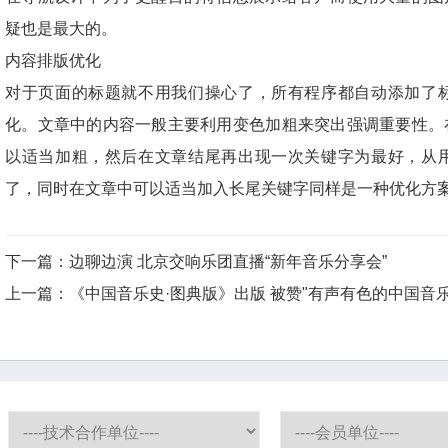
疑也是最大的。
内容排版优化
对于页面的标题就不用我们操心了，所有程序都自动添加了
化。文章中的内容一般主要利用变色加粗来突出强调重要性。
以适当加粗，然后在文章结尾再出现一次关键字为最好，从
了，同时在文章中可以适当加入长尾关键字同样是一种优化方
下一篇
：
边聊边演 北京交响乐团直播“新年音乐分享会”
上一篇
：
《中国音乐史·图典版》出版 被赞"有声有色的中国音乐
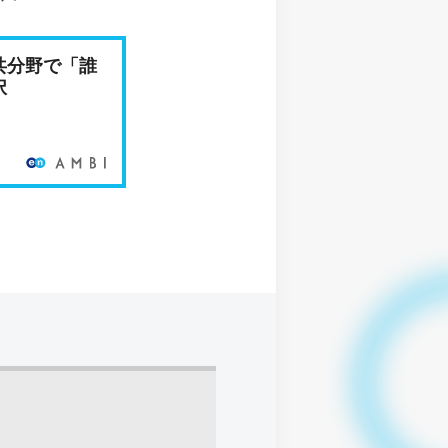
共分野で「誰
択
____________
- _Work required_:
Print every entry above verbatim but drop the images.

- _Response area_:
疑也是最大的。
内容排版优化
对于页面的标题就不用我们操心了，所有程序都自动添加了
化。文章中的内容一般主要利用变色加粗来突出强调重要性。
以适当加粗，然后在文章结尾再出现一次关键字为最好，从
了，同时在文章中可以适当加入长尾关键字同样是一种优化方
下一篇
：
边聊边演 北京交响乐团直播“新年音乐分享会”
上一篇
：
《中国音乐史·图典版》出版 被赞"有声有色的中国音乐
共分野で「誰
択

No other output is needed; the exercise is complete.